=== GIVEN RECORDS ===

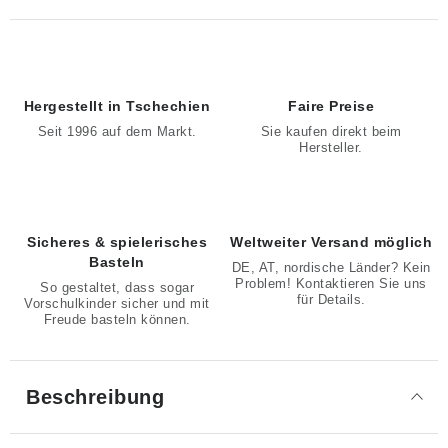
Hergestellt in Tschechien
Faire Preise
Seit 1996 auf dem Markt.
Sie kaufen direkt beim
Hersteller.
Sicheres & spielerisches
Weltweiter Versand möglich
Basteln
DE, AT, nordische Länder? Kein
Problem! Kontaktieren Sie uns
So gestaltet, dass sogar
für Details.
Vorschulkinder sicher und mit
Freude basteln können.
Beschreibung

===

--- INSTRUCTIONS FOR THE TASK ---
Please retype every record above exactly, leaving out the pictures.

--- WRITTEN SOLUTION ---
Hergestellt in Tschechien
Faire Preise
Seit 1996 auf dem Markt.
Sie kaufen direkt beim
Hersteller.
Sicheres & spielerisches
Weltweiter Versand möglich
Basteln
DE, AT, nordische Länder? Kein
Problem! Kontaktieren Sie uns
So gestaltet, dass sogar
für Details.
Vorschulkinder sicher und mit
Freude basteln können.
Beschreibung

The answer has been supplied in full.